**Work instruction**
Every line below is to be copied exactly, with the pictures left out.

**Raw data**
════════════════
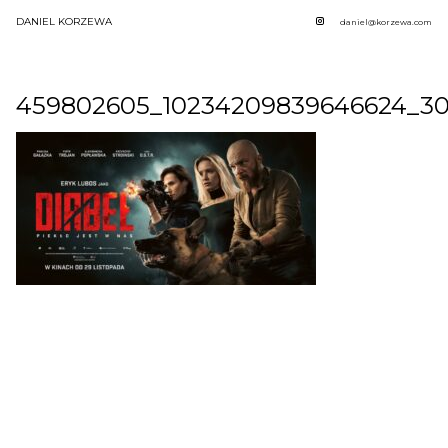
DANIEL KORZEWA
daniel@korzewa.com
459802605_10234209839646624_30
════════════════
**Completed task**
DANIEL KORZEWA
daniel@korzewa.com
459802605_10234209839646624_30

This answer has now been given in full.